Realtors® Call for Policy Changes to Aid First-Time Buyers, Strengthen Market
Congress and the administration must address key policy issues in order to facilitate a healthy real estate market that serves current and future homeowners and drives the national economy forward, said the National Association of Realtors® recently in testimony before the U.S. Senate Banking Subcommittee on Housing.
“The housing market hasn’t been this unwelcoming to first-time buyers since 1987,” said 2014 NAR Conventional Finance and Lending Committee Chair Mabel Guzman, broker for AT-Properties in Chicago. “Tight credit, high fees and low inventory have combined to make it prohibitively expensive for millions of responsible, creditworthy prospective buyers to own a home. If this is the direction that the housing market is taking, we’re headed down the wrong path.”

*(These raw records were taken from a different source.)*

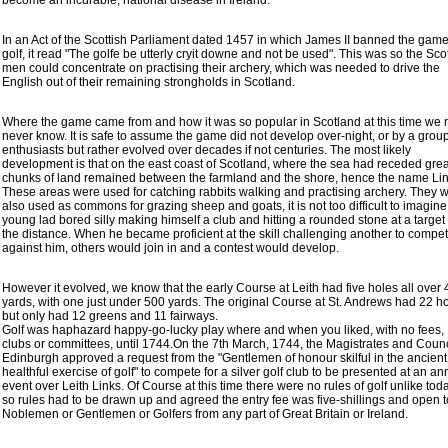
become an incurable, national disease in Ireland.
In an Act of the Scottish Parliament dated 1457 in which James II banned the game
golf, it read "The golfe be utterly cryit downe and not be used". This was so the Sco
men could concentrate on practising their archery, which was needed to drive the
English out of their remaining strongholds in Scotland.
Where the game came from and how it was so popular in Scotland at this time we
never know. It is safe to assume the game did not develop over-night, or by a group
enthusiasts but rather evolved over decades if not centuries. The most likely
development is that on the east coast of Scotland, where the sea had receded grea
chunks of land remained between the farmland and the shore, hence the name Lin
These areas were used for catching rabbits walking and practising archery. They 
also used as commons for grazing sheep and goats, it is not too difficult to imagine
young lad bored silly making himself a club and hitting a rounded stone at a target 
the distance. When he became proficient at the skill challenging another to compe
against him, others would join in and a contest would develop.
However it evolved, we know that the early Course at Leith had five holes all over
yards, with one just under 500 yards. The original Course at St. Andrews had 22 ho
but only had 12 greens and 11 fairways.
Golf was haphazard happy-go-lucky play where and when you liked, with no fees,
clubs or committees, until 1744.On the 7th March, 1744, the Magistrates and Counc
Edinburgh approved a request from the "Gentlemen of honour skilful in the ancien
healthful exercise of golf" to compete for a silver golf club to be presented at an an
event over Leith Links. Of Course at this time there were no rules of golf unlike toda
so rules had to be drawn up and agreed the entry fee was five-shillings and open t
Noblemen or Gentlemen or Golfers from any part of Great Britain or Ireland.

While home prices and sales, as well as household wealth, are all up from a year ago, constrained access to mortgage credit for minorities, young buyers, and low-and moderate-income earners remains a serious problem.

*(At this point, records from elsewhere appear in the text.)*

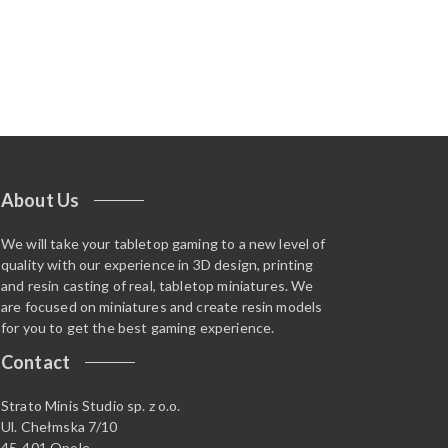
About Us
We will take your tabletop gaming to a new level of
quality with our experience in 3D design, printing
and resin casting of real, tabletop miniatures. We
are focused on miniatures and create resin models
for you to get the best gaming experience.
Contact
Strato Minis Studio sp. z o.o.
Ul. Chełmska 7/10
45-401 Opole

Restrictive pricing policies at the Federal Housing Administration and the Federal Housing Finance Agency continue to disparately impact individuals with shorter credit histories and lower down payments, making it harder for them to buy a home.
NAR estimates that in 2013, nearly 400,000 creditworthy borrowers were priced out of the housing market because of high FHA insurance premiums. By lowering its fees, FHA could provide greater access to homeownership for historically underserved groups.
Even traditionally affordable properties like condominiums are out of reach for many home buyers because of purchasing restrictions imposed by FHA and the Government-Sponsored Enterprises. NAR supports developing policies that will provide potential buyers with access to more flexible and affordable financing opportunities and a wider choice of approved condo developments.
“Most urgently, Congress should take action to help all of the distressed homeowners who completed short sales in 2014 by passing the Mortgage Forgiveness Tax Relief Act. This bipartisan legislation will extend an expired provision that has helped millions of distressed American families by allowing tax relief for homeowners when lenders forgive some portion of the mortgage debt they owe,” said Guzman. “If this provision is not extended, hundreds of thousands of American families who did the right thing by short selling their home will have to pay income tax on ‘phantom income.’”
She said NAR will continue to work with Congress and the administration to enact key policy reforms that will have a positive impact on the housing market.